Page images and extracted text:
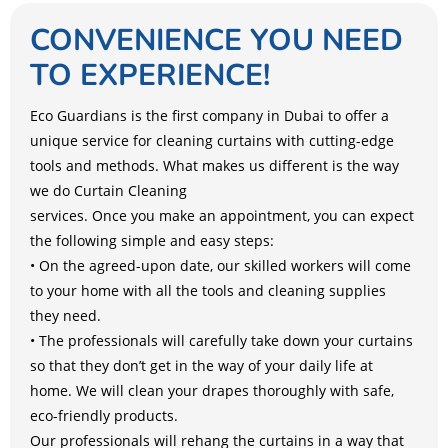
CONVENIENCE YOU NEED
TO EXPERIENCE!
Eco Guardians is the first company in Dubai to offer a
unique service for cleaning curtains with cutting-edge
tools and methods. What makes us different is the way
we do Curtain Cleaning
services. Once you make an appointment, you can expect
the following simple and easy steps:
• On the agreed-upon date, our skilled workers will come
to your home with all the tools and cleaning supplies
they need.
• The professionals will carefully take down your curtains
so that they don’t get in the way of your daily life at
home. We will clean your drapes thoroughly with safe,
eco-friendly products.
Our professionals will rehang the curtains in a way that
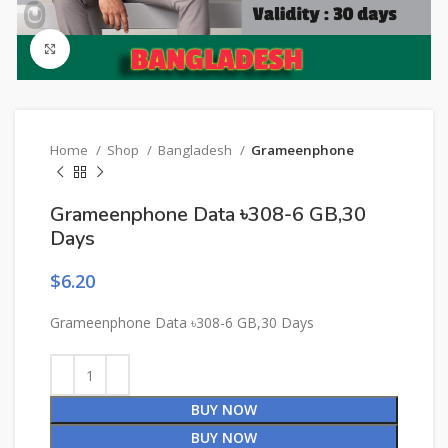
Click to enlarge
Home
Shop
Bangladesh
Grameenphone
Grameenphone Data ৳308-6 GB,30
Days
$
6.20
Grameenphone Data ৳308-6 GB,30 Days
BUY NOW
BUY NOW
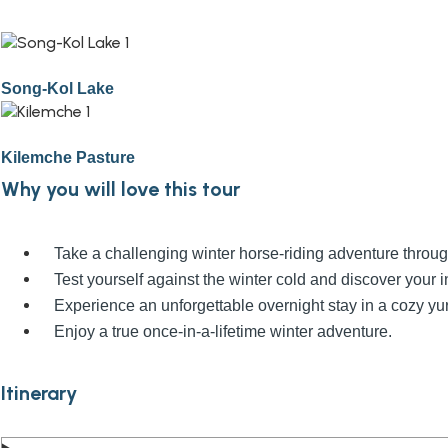
Song-Kol Lake
Kilemche Pasture
Why you will love this tour
Take a challenging winter horse-riding adventure thro
Test yourself against the winter cold and discover your i
Experience an unforgettable overnight stay in a cozy yu
Enjoy a true once-in-a-lifetime winter adventure.
Itinerary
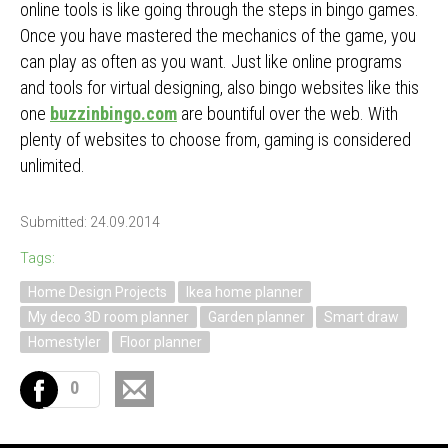
online tools is like going through the steps in bingo games.
Once you have mastered the mechanics of the game, you
can play as often as you want. Just like online programs
and tools for virtual designing, also bingo websites like this
one
buzzinbingo.com
are bountiful over the web. With
plenty of websites to choose from, gaming is considered
unlimited.
Submitted: 24.09.2014
Tags:
Home Design Projects
Ikea home planner
My deco 3D room planner
Garden planner
Smart draw
Homestyler
Floor planner
0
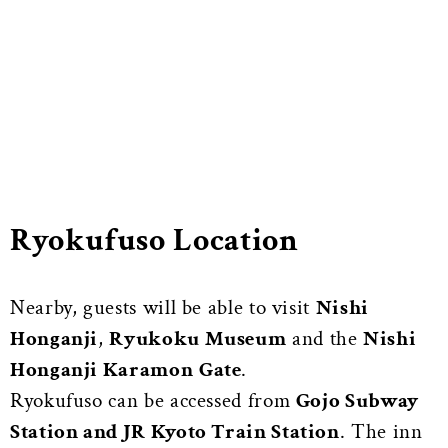
Ryokufuso Location
Nearby, guests will be able to visit
Nishi
Honganji
,
Ryukoku Museum
and the
Nishi
Honganji Karamon
Gate
.
Ryokufuso can be accessed from
Gojo Subway
Station and JR Kyoto Train Station
. The inn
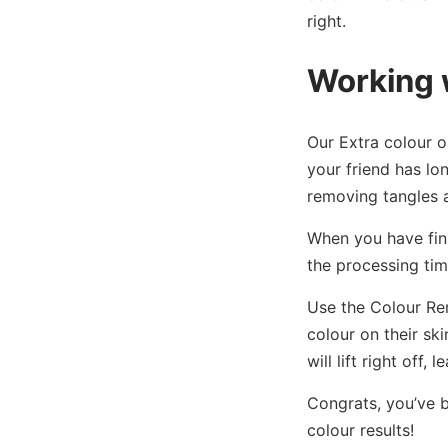
right.
Working 
Our Extra colour o
your friend has lon
removing tangles a
When you have fini
the processing tim
Use the Colour Re
colour on their sk
will lift right off,
Congrats, you’ve b
colour results!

- _Exercise_: Each of the entries above must be output exactly, with none of the pictures.

- _Solved problem_:
CONVENIENCE YOU NEED
TO EXPERIENCE!
Eco Guardians is the first company in Dubai to offer a
unique service for cleaning curtains with cutting-edge
tools and methods. What makes us different is the way
we do Curtain Cleaning
services. Once you make an appointment, you can expect
the following simple and easy steps:
• On the agreed-upon date, our skilled workers will come
to your home with all the tools and cleaning supplies
they need.
• The professionals will carefully take down your curtains
so that they don’t get in the way of your daily life at
home. We will clean your drapes thoroughly with safe,
eco-friendly products.
Our professionals will rehang the curtains in a way that
Click to enlarge
Home
Shop
Bangladesh
Grameenphone
Grameenphone Data ৳308-6 GB,30
Days
$
6.20
Grameenphone Data ৳308-6 GB,30 Days
BUY NOW
BUY NOW
Song-Kol Lake
Kilemche Pasture
Why you will love this tour
Take a challenging winter horse-riding adventure thro
Test yourself against the winter cold and discover your i
Experience an unforgettable overnight stay in a cozy yu
Enjoy a true once-in-a-lifetime winter adventure.
Itinerary
online tools is like going through the steps in bingo games.
Once you have mastered the mechanics of the game, you
can play as often as you want. Just like online programs
and tools for virtual designing, also bingo websites like this
one
buzzinbingo.com
are bountiful over the web. With
plenty of websites to choose from, gaming is considered
unlimited.
Submitted: 24.09.2014
Tags:
Home Design Projects
Ikea home planner
My deco 3D room planner
Garden planner
Smart draw
Homestyler
Floor planner
0
Ryokufuso Location
Nearby, guests will be able to visit
Nishi
Honganji
,
Ryukoku Museum
and the
Nishi
Honganji Karamon
Gate
.
Ryokufuso can be accessed from
Gojo Subway
Station and JR Kyoto Train Station
. The inn
right.
Working 
Our Extra colour o
your friend has lon
removing tangles a
When you have fini
the processing tim
Use the Colour Re
colour on their sk
will lift right off,
Congrats, you’ve b
colour results!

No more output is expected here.